The authors use a comprehensive evaluation framework to assess the performance of their model, ROME, across tool-use, general agentic, and terminal-based benchmarks. Results show that ROME achieves competitive or superior performance compared to larger models across multiple benchmarks, particularly excelling in tool-use tasks and general agentic capabilities, while maintaining a favorable performance-parameter trade-off.

The authors use a comprehensive evaluation framework to assess the performance of their model, ROME, across tool-use, general agentic, and terminal-based benchmarks. Results show that ROME achieves superior performance compared to models of similar scale and outperforms larger models in several key areas, particularly in tool-use and general agentic tasks, demonstrating strong scaling efficiency and robustness.

The authors use the performance-parameter trade-off analysis to evaluate the efficiency of their model, iFlow-ROME, against a range of other models across different parameter scales. Results show that iFlow-ROME achieves high accuracy with significantly fewer total and activated parameters compared to many larger models, demonstrating superior scaling efficiency and performance in agentic tasks.

The authors use Terminal Bench Pro to evaluate agentic models on a diverse set of real-world tasks, with the benchmark emphasizing stricter success criteria and deeper interaction horizons compared to its predecessors. Results show that all models, including ROME, achieve uniformly low performance on Terminal Bench Pro, indicating significant limitations in handling complex, high-difficulty terminal-based tasks despite improvements in other benchmarks.

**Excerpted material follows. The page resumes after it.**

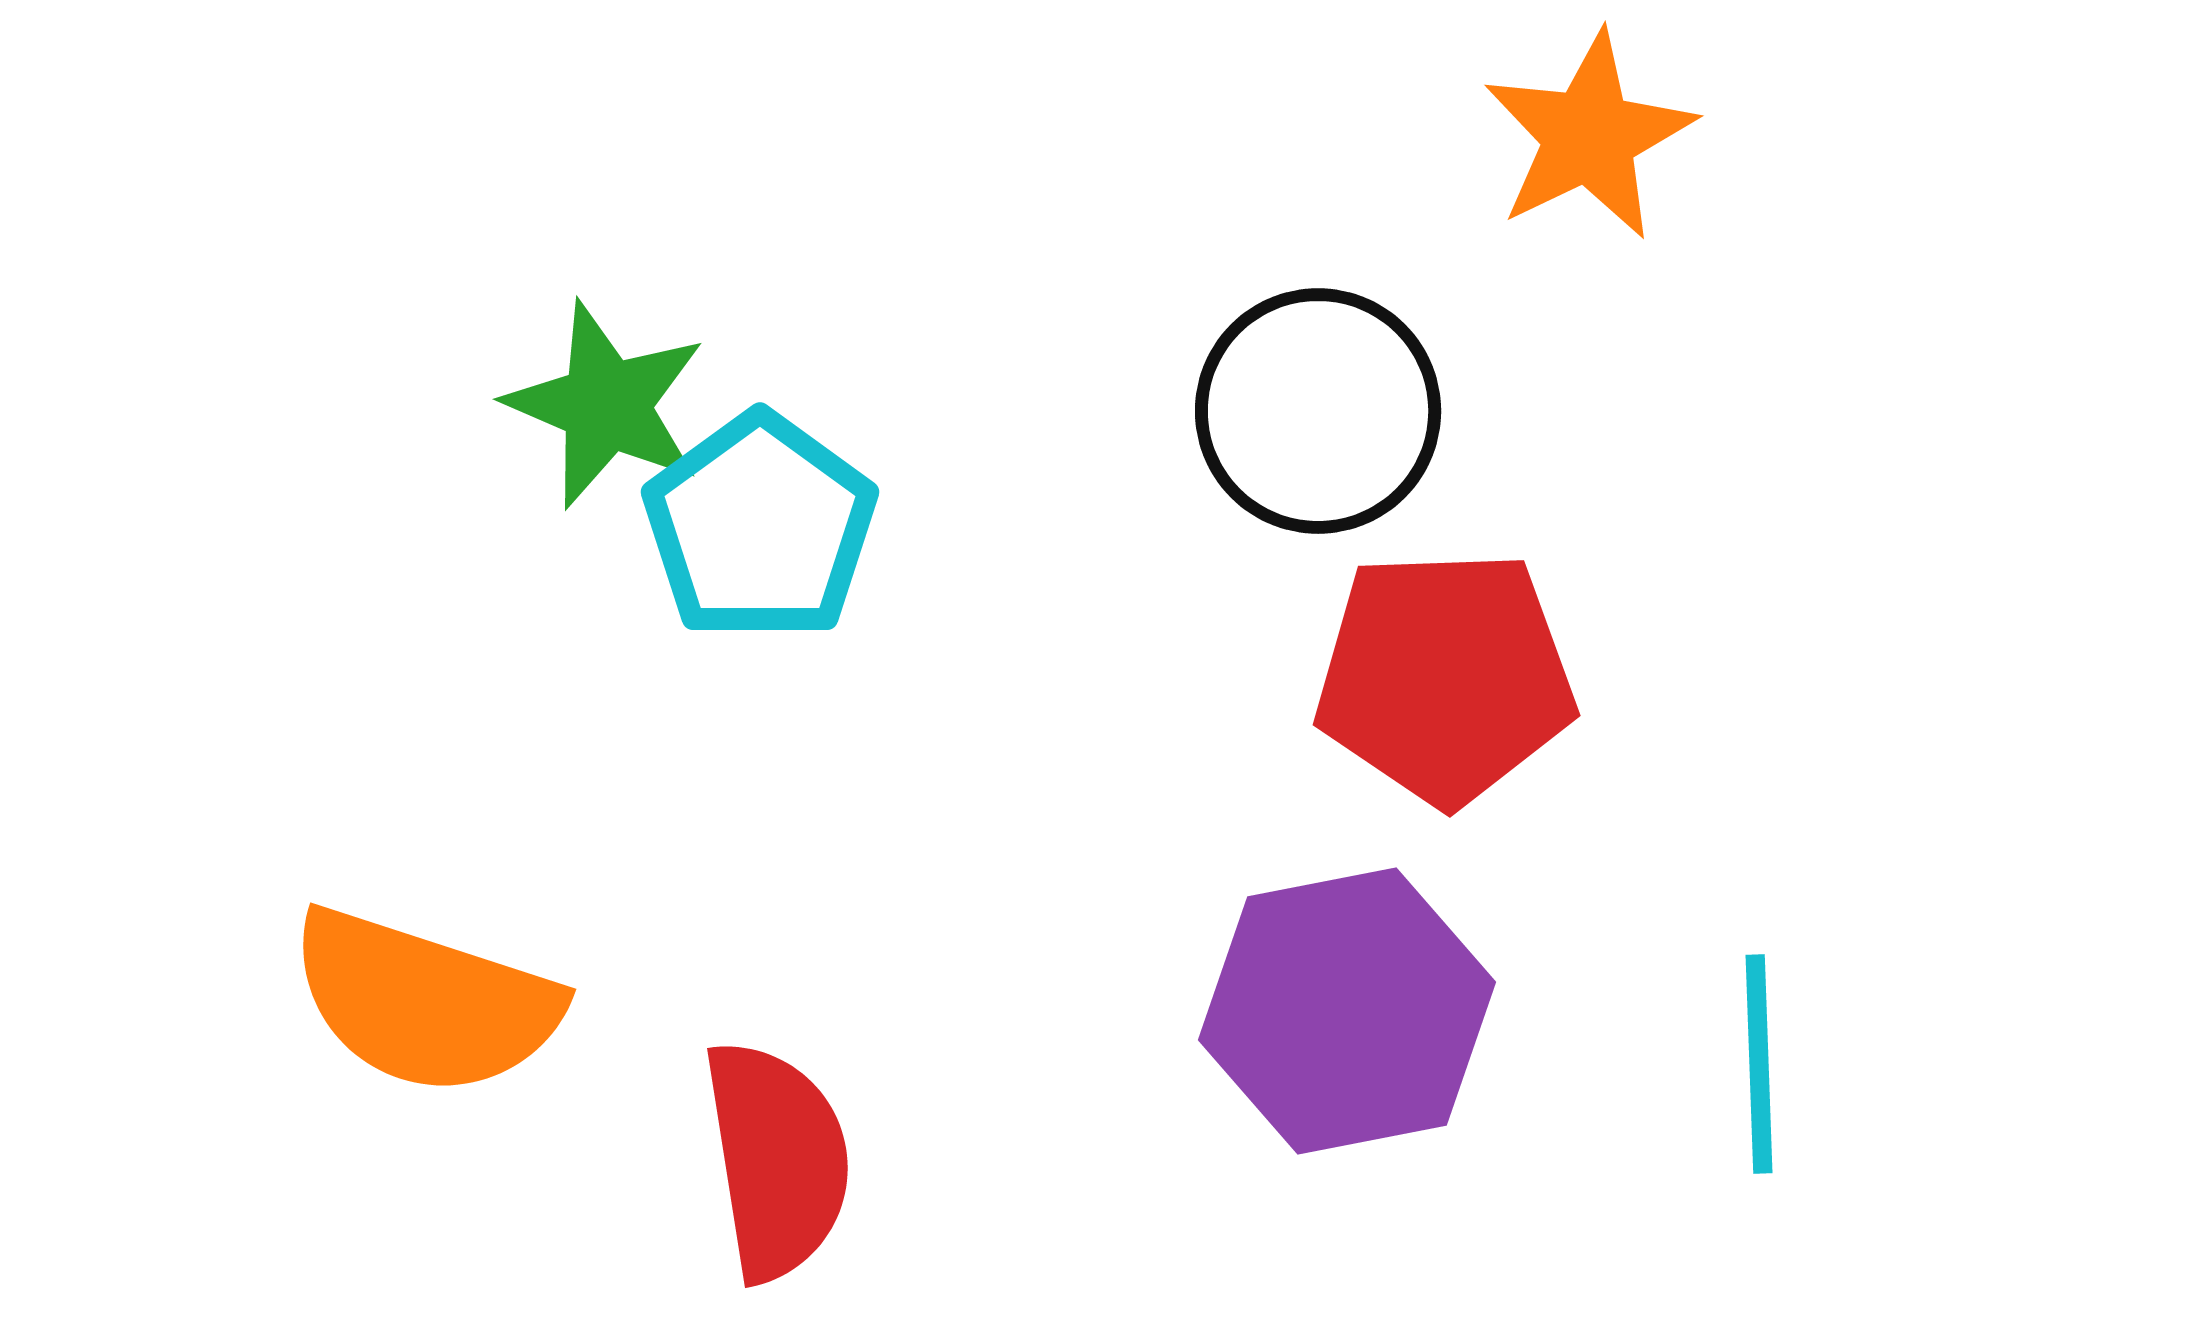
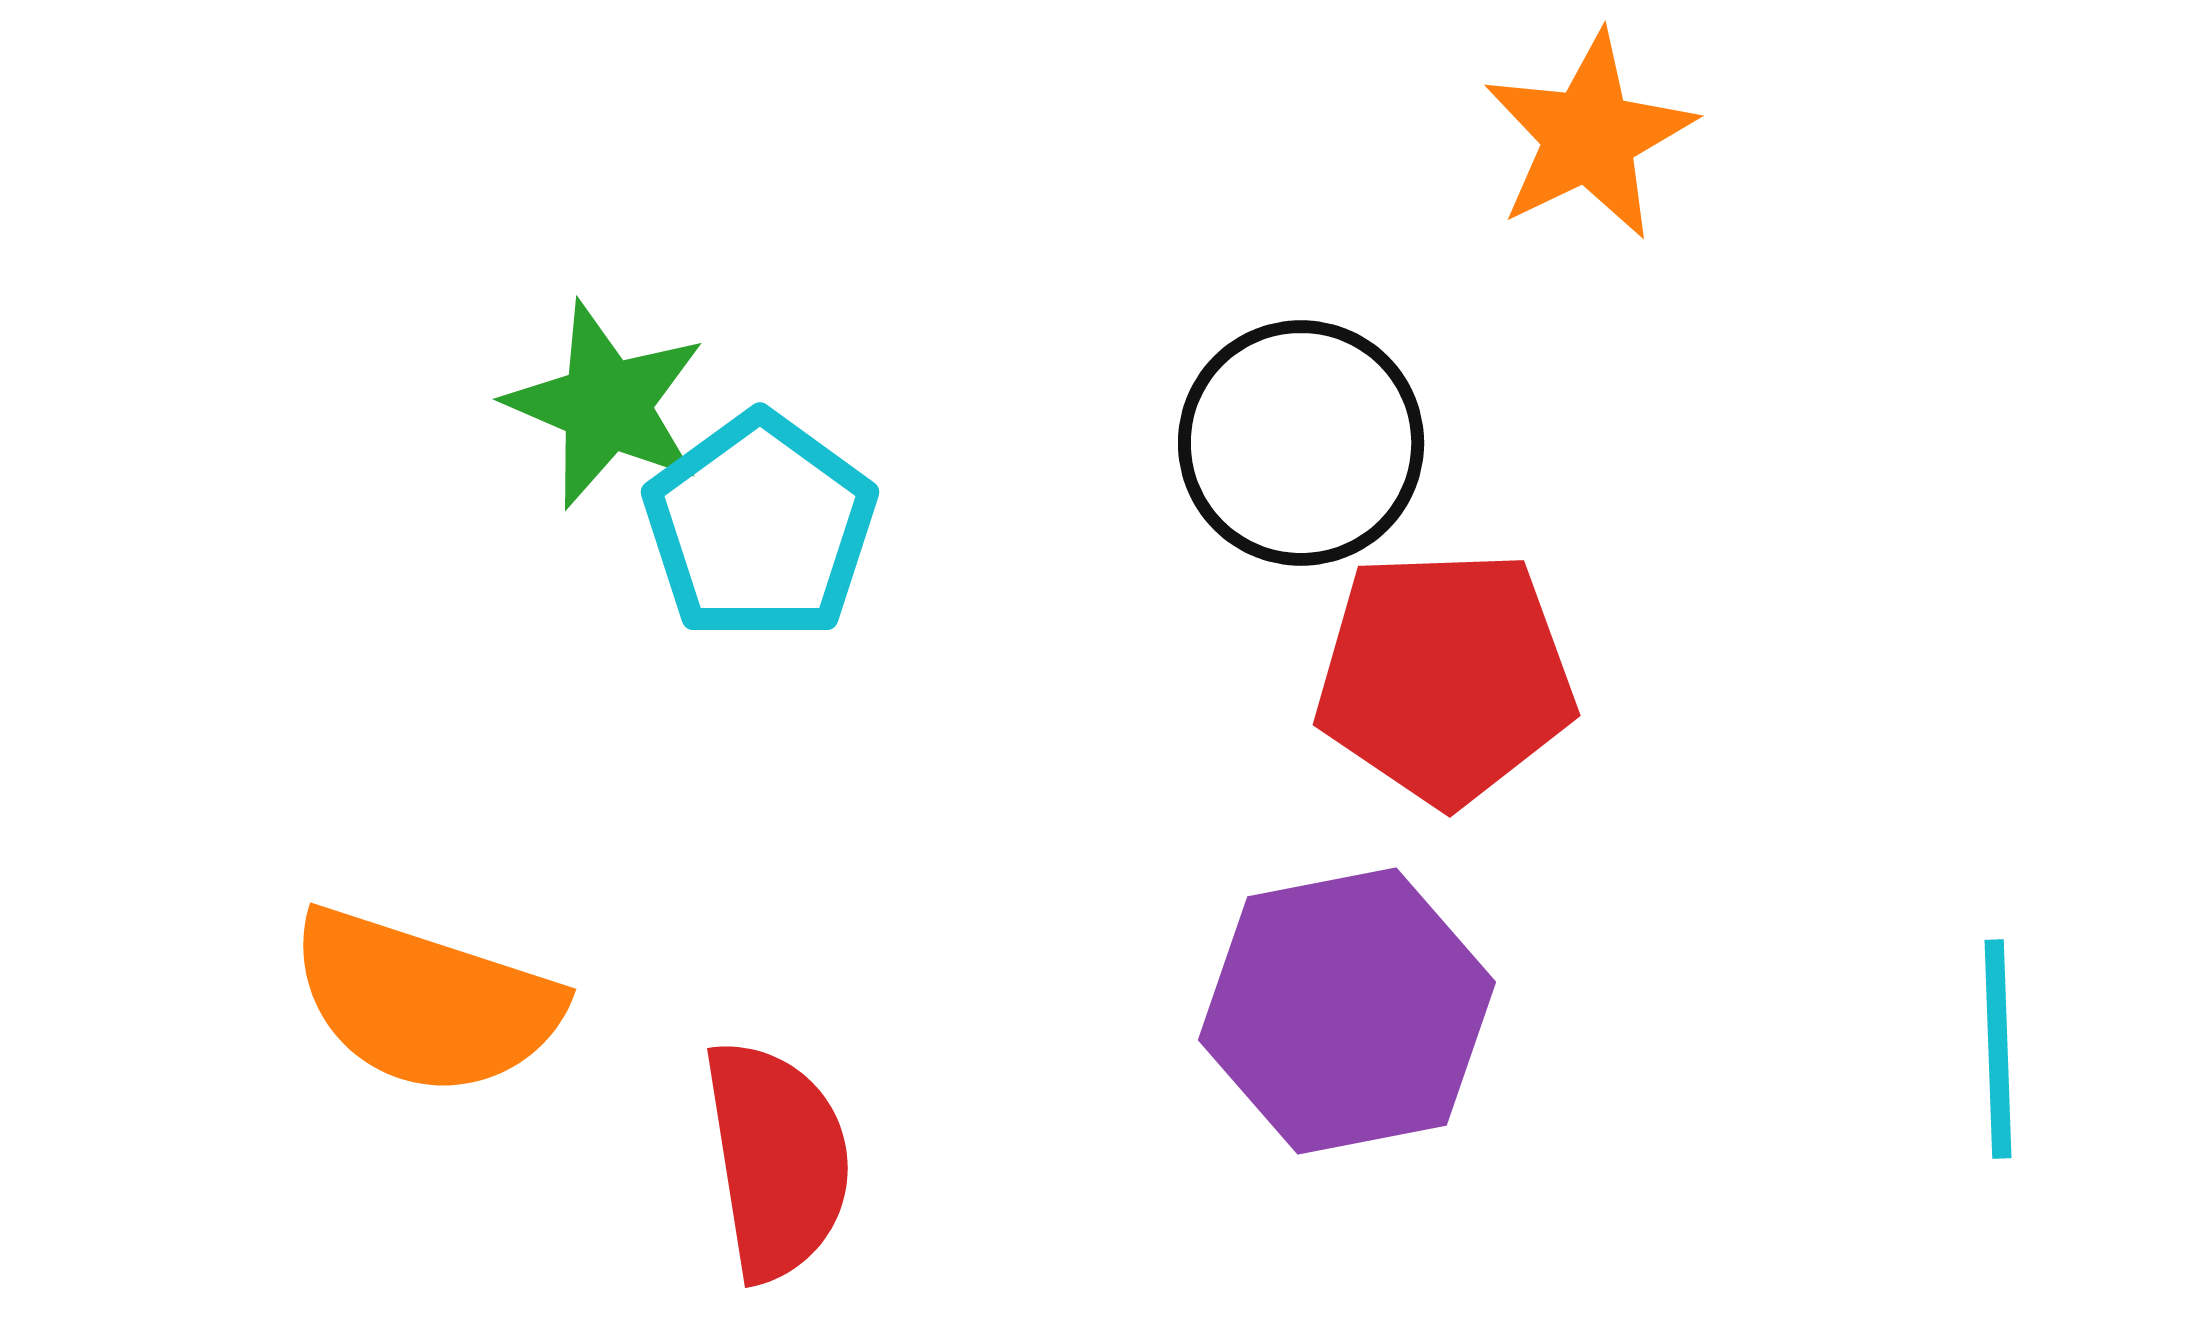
black circle: moved 17 px left, 32 px down
cyan line: moved 239 px right, 15 px up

The authors use a comprehensive evaluation framework to assess the performance of their model, ROME, across terminal-based, tool-use, and general agentic benchmarks. Results show that ROME achieves state-of-the-art performance on most benchmarks, significantly outperforming models of comparable size and often matching or exceeding larger models, particularly in tool-use and general agentic tasks. Despite these gains, all models, including ROME, show limited success on the more challenging Terminal-Bench-Pro, indicating persistent challenges in long-horizon planning and error recovery.